- Directions: Below are the entries. Print only the lines starting at the one with "Auf dem fünften" and ending at the one with "い！ そんな悩みを抱えている方のために、新生児から使える人気の", exactly, with no pictures.

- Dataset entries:
____
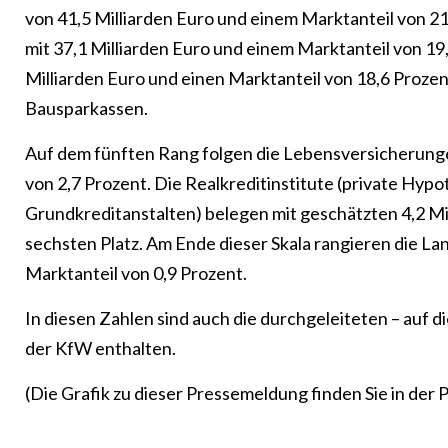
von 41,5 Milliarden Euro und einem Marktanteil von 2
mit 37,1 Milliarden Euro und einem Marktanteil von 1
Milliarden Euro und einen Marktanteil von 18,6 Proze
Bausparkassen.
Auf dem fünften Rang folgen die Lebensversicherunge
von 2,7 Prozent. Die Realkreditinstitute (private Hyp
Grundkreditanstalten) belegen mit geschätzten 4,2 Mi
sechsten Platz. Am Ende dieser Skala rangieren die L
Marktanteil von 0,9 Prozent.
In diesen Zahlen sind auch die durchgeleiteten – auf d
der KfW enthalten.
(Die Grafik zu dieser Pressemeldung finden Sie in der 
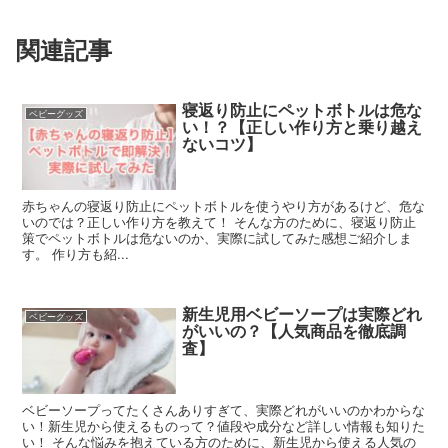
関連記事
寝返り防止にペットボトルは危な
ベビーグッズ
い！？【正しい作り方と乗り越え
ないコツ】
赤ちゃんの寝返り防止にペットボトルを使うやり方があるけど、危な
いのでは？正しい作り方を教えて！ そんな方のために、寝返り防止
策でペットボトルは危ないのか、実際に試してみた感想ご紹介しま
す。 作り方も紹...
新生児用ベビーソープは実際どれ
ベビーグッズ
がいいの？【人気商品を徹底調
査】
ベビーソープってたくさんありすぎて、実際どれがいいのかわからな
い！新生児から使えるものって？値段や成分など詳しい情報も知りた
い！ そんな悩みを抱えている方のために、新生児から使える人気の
____
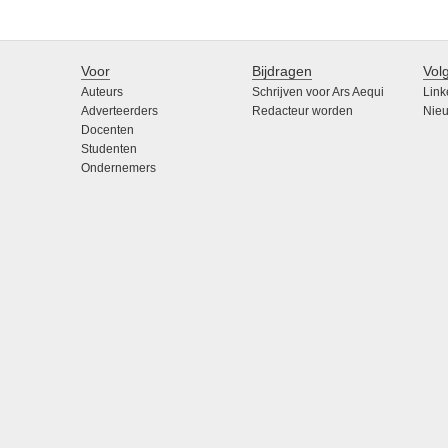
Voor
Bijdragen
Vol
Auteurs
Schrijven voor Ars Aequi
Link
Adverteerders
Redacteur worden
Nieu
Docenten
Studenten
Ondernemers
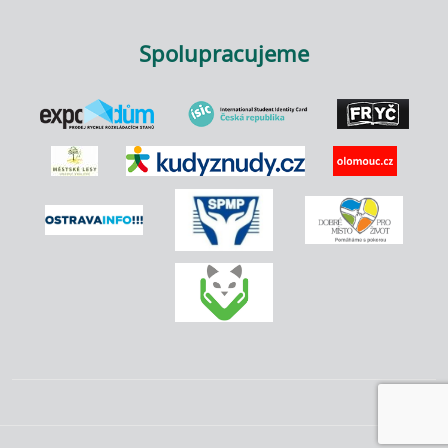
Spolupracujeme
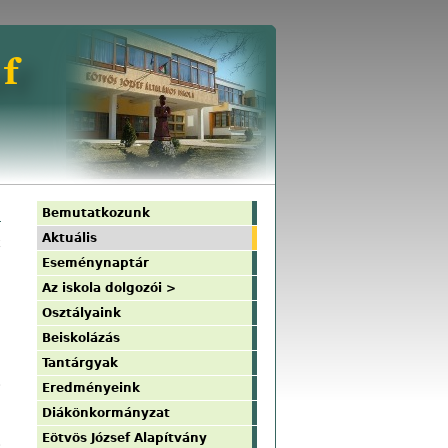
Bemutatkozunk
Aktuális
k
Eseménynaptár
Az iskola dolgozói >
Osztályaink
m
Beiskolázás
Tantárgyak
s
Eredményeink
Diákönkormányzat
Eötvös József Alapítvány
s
____
- Result for this task:
Auf dem fünften Rang folgen die Lebensversicherunge
von 2,7 Prozent. Die Realkreditinstitute (private Hyp
Grundkreditanstalten) belegen mit geschätzten 4,2 Mi
sechsten Platz. Am Ende dieser Skala rangieren die L
Marktanteil von 0,9 Prozent.
In diesen Zahlen sind auch die durchgeleiteten – auf d
der KfW enthalten.
(Die Grafik zu dieser Pressemeldung finden Sie in der 
関連記事
寝返り防止にペットボトルは危な
ベビーグッズ
い！？【正しい作り方と乗り越え
ないコツ】
赤ちゃんの寝返り防止にペットボトルを使うやり方があるけど、危な
いのでは？正しい作り方を教えて！ そんな方のために、寝返り防止
策でペットボトルは危ないのか、実際に試してみた感想ご紹介しま
す。 作り方も紹...
新生児用ベビーソープは実際どれ
ベビーグッズ
がいいの？【人気商品を徹底調
査】
ベビーソープってたくさんありすぎて、実際どれがいいのかわからな
い！新生児から使えるものって？値段や成分など詳しい情報も知りた
い！ そんな悩みを抱えている方のために、新生児から使える人気の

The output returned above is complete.